Task brief
Down to the final line, write out the material beneath exactly, without pictures.

Stored data
# # #
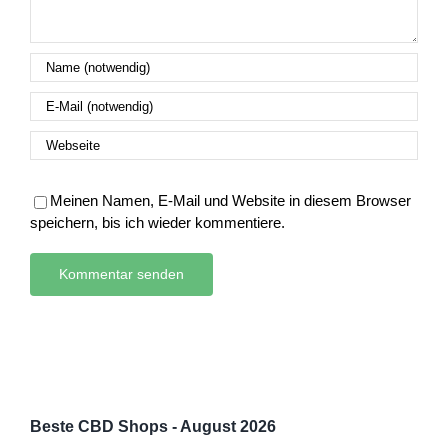
Meinen Namen, E-Mail und Website in diesem Browser
speichern, bis ich wieder kommentiere.
Beste CBD Shops - August 2026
# # #
Your solution
Meinen Namen, E-Mail und Website in diesem Browser
speichern, bis ich wieder kommentiere.
Beste CBD Shops - August 2026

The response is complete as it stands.